> **Exercise requirements**
On how many lines of these entries does the word "ITIL" occur? State the number alone.

> **Data to use**
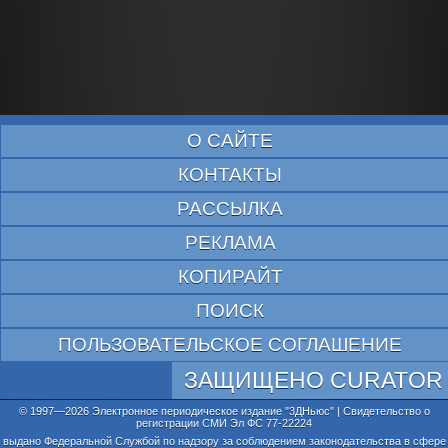
О САЙТЕ
КОНТАКТЫ
РАССЫЛКА
РЕКЛАМА
КОПИРАЙТ
ПОИСК
ПОЛЬЗОВАТЕЛЬСКОЕ СОГЛАШЕНИЕ
ЗАЩИЩЕНО CURATOR
© 1997—2026 Электронное периодическое издание "3ДНьюс" | Свидетельство о
регистрации СМИ Эл ФС 77-22224
выдано Федеральной Службой по надзору за соблюдением законодательства в сфере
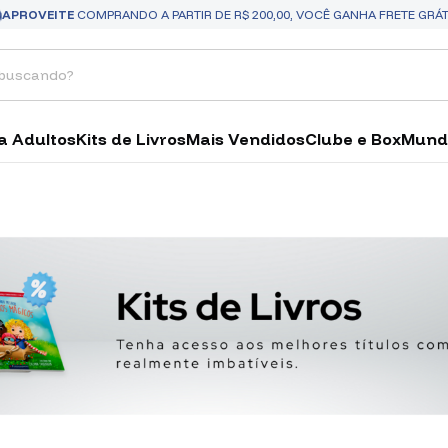
APROVEITE
COMPRANDO A PARTIR DE R$ 200,00, VOCÊ GANHA FRETE GRÁT
a Adultos
Kits de Livros
Mais Vendidos
Clube e Box
Mund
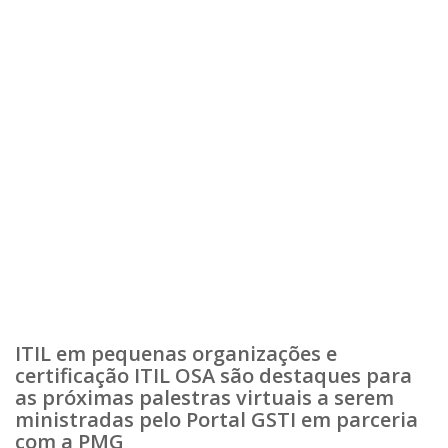
ITIL em pequenas organizações e
certificação ITIL OSA são destaques para
as próximas palestras virtuais a serem
ministradas pelo Portal GSTI em parceria
com a PMG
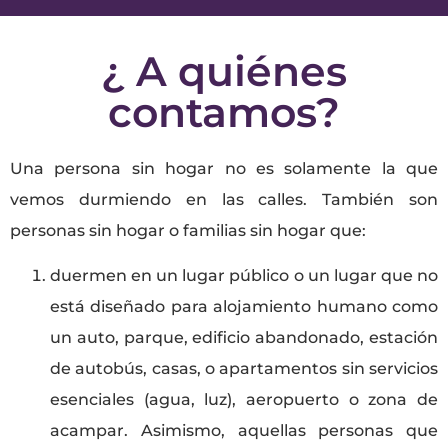
¿ A quiénes
contamos?
Una persona sin hogar no es solamente la que
vemos durmiendo en las calles. También son
personas sin hogar o familias sin hogar que:
duermen en un lugar público o un lugar que no
está diseñado para alojamiento humano como
un auto, parque, edificio abandonado, estación
de autobús, casas, o apartamentos sin servicios
esenciales (agua, luz), aeropuerto o zona de
acampar. Asimismo, aquellas personas que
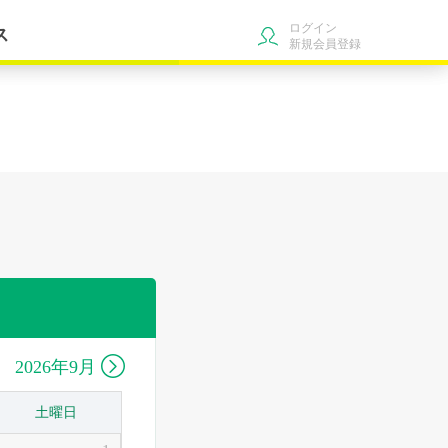
ログイン
ス
新規会員登録

2026年9月
土曜日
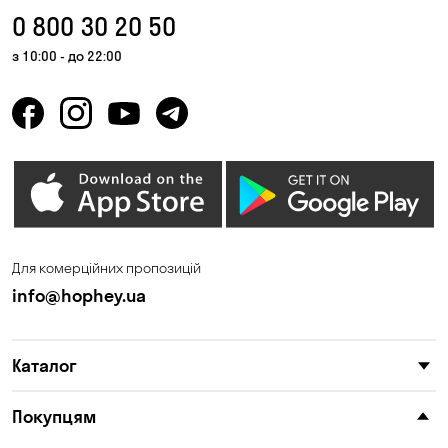
0 800 30 20 50
з 10:00 - до 22:00
Для комерційних пропозицій
info@hophey.ua
Каталог
Покупцям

> **Problem solution**
2